A Kiowa story is a rather more remote parallel. Once a beautiful Kiowa maiden was swimming when the Sun passed overhead. He fell in love with her and took her up to the World Above. There they had a child together. She would always go out digging for wild potatoes, but her husband warned her never to dig one that a buffalo had eaten the top off. She did it just the same, and where she had dug was a hole in the sky where she could peer down on her own people as they went about their lives. She missed them so she made a rope of sinew. She and her boy climbed down the rope, but at the end, she could not quite reach earth, so there she dangled. Her husband was suspicious and when he discovered what she had done, he sent a red target to roll down the rope, skipping over his son, and hitting his errant wife. She fell to her death and the boy fell on top of her. Wherever he ventured forth, he would always return to his mother's body. One day he came upon Grandmother Spider's teepee where he spent most of the day. When she returned she noticed that someone had been there. She left some toys to see what would happen. The next day she discovered that her visitor had played with the toys, so the day after she hid by the door of the teepee and when the boy entered, she stood in front of the exit. He struggled, but she finally calmed him down. Thereafter, she acted as his step mother. She gave him a target to play with, but warned him never to throw it into the air. He was curious as to why, so he tossed it aloft only to have it come down and cleave him into two parts. Each part was now a boy, only one was right handed and the other left handed. After a final feast with Grandmother, they went out into the world to combat the enemies of the Kiowa.38

Another Kiowa variant is illustrated in the inset. "According to the myth, which has close parallels in other tribes, a girl was one day playing with some companions when she discovered a porcupine in the branches of a tree.
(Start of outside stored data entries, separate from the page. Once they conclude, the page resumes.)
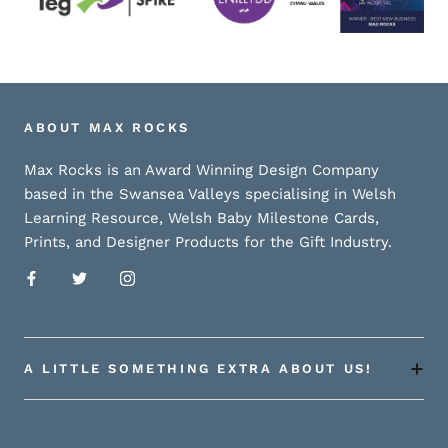
ABOUT MAX ROCKS
Max Rocks is an Award Winning Design Company
based in the Swansea Valleys specialising in Welsh
Learning Resource, Welsh Baby Milestone Cards,
Prints, and Designer Products for the Gift Industry.
A LITTLE SOMETHING EXTRA ABOUT US!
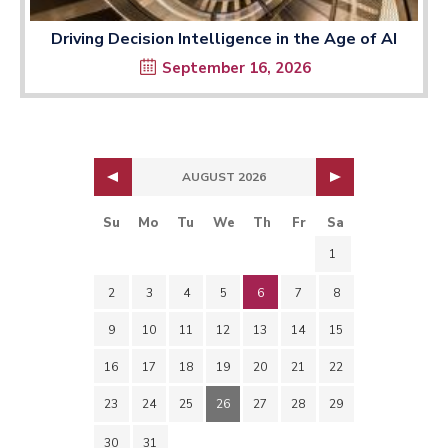
Driving Decision Intelligence in the Age of AI
September 16, 2026
AUGUST 2026
Su
Mo
Tu
We
Th
Fr
Sa
1
2
3
4
5
6
7
8
9
10
11
12
13
14
15
16
17
18
19
20
21
22
23
24
25
26
27
28
29
30
31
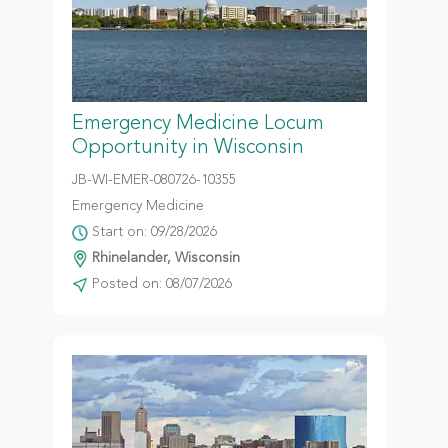
Emergency Medicine Locum
Opportunity in Wisconsin
JB-WI-EMER-080726-10355
Emergency Medicine
Start on: 09/28/2026
Rhinelander, Wisconsin
Posted on: 08/07/2026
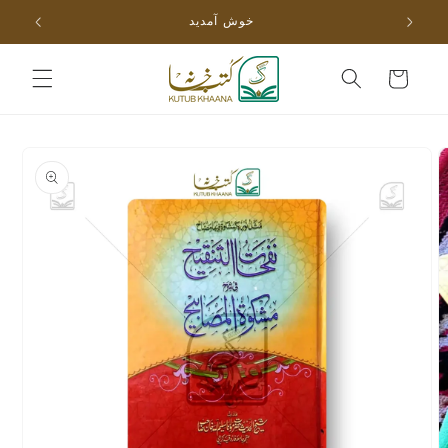
Skip to
خوش آمدید
content
Cart
Skip to
product
information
She climbed up to capture it but as she climbed the tree grew, carrying her with it, until it pierced the arch of the sky into the upper world; here the porcupine took on his proper form as the Son of the Sun; they were married and had a son. Her husband had warned her that, in her excursions in search of berries and roots, she must never go near the plant called äzón (pomme blanche, Psoralea esculenta) if its top had been bitten off by a buffalo. Like Eve, or Pandora, she longed to test the prohibition, so one day while digging food plants she took hold of a pomme blanche which a buffalo had already cropped and pulled it up by the root, leaving a hole through which she saw far below the earth, which she had forgotten since the day that she had climbed the tree after the porcupine. Old memories awakened, and full of an intense longing for her former home she took her child and fastening a rope above the hole began letting herself down to the earth. Her husband, returning from the hunt, discovered her absence and the method of her escape, and throwing a stone after her through the hole, before she had reached the end of the rope, struck her upon the head and she fell to the ground dead. The child was uninjured, and after staying some time beside the body of his mother he was found and cared for by Spider Woman, who became a second mother to him. One day in playing he threw upward a gaming wheel, which came down upon his head and cut through his body without killing him, so that instead of one boy there were now twin brothers. After many adventures, in the course of which they rid the world of several destructive monsters, one of the brothers walked into a lake and disappeared forever under its waters, after which the other transformed himself into this "medicine," and gave himself in that shape to the Kiowa, who still preserve it as the pledge and guardian of their national existence."39

This verison somes from the Northern Shoshone. A stranger visited a man's wife. She attempted to feed him, but he would eat the food only when it was put on his chest. Once he had finished eating, the woman fell over dead. The man cut open her womb and removed the twins who laid inside. On he threw into the water, and the other he threw to the entrance of the wikiup. The hunter returned and found his son. One day the father noticed that his son had scratch marks on his face, and enqured about them. He said another boy had come to visit him and had scratched him. So when he next appeared, the father waylaid him, bound him hand and feet, and took him home. He told the boys that they were brothers. They were the first twins ever born.40

Another story comes from a remote source, the Tsimshian people. Once the wife of a chief had an illicit affair. She pretended to die, so that once she was put in a coffin, she could escape and run away with her young lover. Once she had accomplished this deception, her lover rendezvoused with her at her coffin. They made love every night, as she continued to live in her coffin. However, one night someone saw them, and reported it to the chief, who had his nephew killed both of them. While she lay decaying in her coffin, a child emerged from her womb, and sustained himself by sucking on her intestines. One day, all the boys went out shooting, but this boy, Sucking Intestines, kept stealing all their arrows. When the chief found out that a boy had come out of the grave to steal arrows, he ordered his nephews to capture him. This they did, and the boy was raised by the chief.41

"slit open her abdomen" — the Hurons have an interesting parallel to this episode of the Twin's birth. The mother of the Twins falls from the sky and becomes the kernel about which the earth was formed. She became pregnant with twins. "The mother heard one of them say that he was willing to be born in the usual manner; the other angrily refused to be born in that way. So he broke through his mother's side and killed her."42


Links: The Twins, Gottschall, The Twins Cycle, Earthmaker, Sun, Rušewe, Ghosts.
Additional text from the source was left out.